STALEMATE AT THE 38TH PARALLEL
Last time, General Paik relayed his encounter with Gen. Douglas MacArthur, who brought much-needed food to the South Korean forces, and described the start of Operation Tomahawk, which brought UN forces to the banks of the Imjin River for a confrontation along the 38th parallel.
A new general takes over
In March of 1951, we were ready to push beyond the 38th parallel. Nevertheless, the political atmosphere in Washington was somewhat different. One could feel the hesitation in the air to finish the job and wipe out the enemy.
President Syngman Rhee and Gen. Douglas MacArthur were on the same page, wanting to go North, but the politicians in Washington and the allies seemed more interested in maintaining the current position along the 38th parallel.
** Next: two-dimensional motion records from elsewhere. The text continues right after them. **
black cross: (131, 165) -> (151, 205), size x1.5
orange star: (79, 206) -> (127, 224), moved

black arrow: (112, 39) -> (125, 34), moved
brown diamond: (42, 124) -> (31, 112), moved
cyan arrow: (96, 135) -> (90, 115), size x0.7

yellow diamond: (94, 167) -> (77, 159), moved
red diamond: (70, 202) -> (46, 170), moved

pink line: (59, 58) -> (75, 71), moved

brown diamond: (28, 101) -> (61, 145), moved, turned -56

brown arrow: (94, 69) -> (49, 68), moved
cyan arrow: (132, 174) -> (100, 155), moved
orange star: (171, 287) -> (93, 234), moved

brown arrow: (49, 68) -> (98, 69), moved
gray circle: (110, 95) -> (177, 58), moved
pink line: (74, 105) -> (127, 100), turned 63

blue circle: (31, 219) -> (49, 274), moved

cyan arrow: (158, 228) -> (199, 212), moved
On March 27, Gen. Matthew Ridgway, the 8th Army commander, summoned key commanders to a meeting at his headquarters in Yoju. Most of the U.S. division and corps commanders attended the meeting.
Only five South Korean commanders were present: Chief of Staff Chung Il-kwon, I Corps commander Kim Paik-il, III Corps commander Yu Jae-hung and two division commanders whose units were attached to the U.S. Army Corps - myself and Chang Do-young, who commanded the 6th Division. General Ridgway had brought us together to clarify his intentions in the upcoming operation.
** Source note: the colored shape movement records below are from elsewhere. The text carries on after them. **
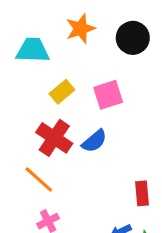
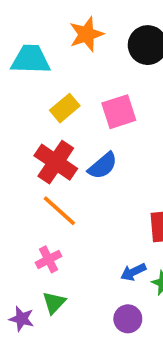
orange line: (39, 180) -> (59, 211), moved

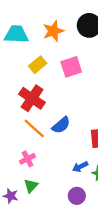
orange star: (86, 34) -> (53, 31), moved
blue semicircle: (103, 166) -> (61, 125), moved

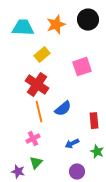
pink square: (71, 67) -> (82, 67), moved
orange line: (34, 129) -> (39, 112), turned 35
blue arrow: (80, 167) -> (72, 144), moved

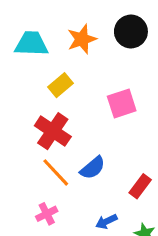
orange line: (39, 112) -> (56, 172), turned -30
red rectangle: (94, 121) -> (140, 186), turned 42

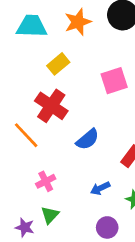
orange line: (56, 172) -> (26, 135), moved

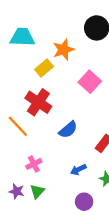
orange star: (78, 22) -> (64, 50), moved
pink square: (114, 81) -> (90, 82), turned -30
purple star: (25, 227) -> (17, 191), moved

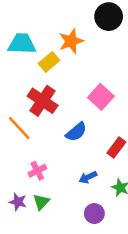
cyan trapezoid: (22, 37) -> (22, 44), moved
pink square: (90, 82) -> (101, 97), moved

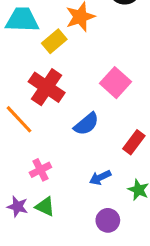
green triangle: (41, 202) -> (45, 207), turned -48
“There is no 38th parallel,” the general said. “It’s important to pursue an offensive defense.”
He also mentioned the “Kansas Line,” emphasizing that we needed to secure key defense points along the 38th parallel in case the front cemented itself.
Before returning to my unit, Maj. Gen. Kim Paik-il told me to participate in a photo session with the group. Little did I know that would be the last time I saw him.
When I returned from the meeting, I executed a successful attack directed at the Chinese forces positioned across the Imjin River. We captured some Chinese soldiers, but it was then that an urgent message arrived to inform us that Maj. Gen. Kim Paik-il had just been killed.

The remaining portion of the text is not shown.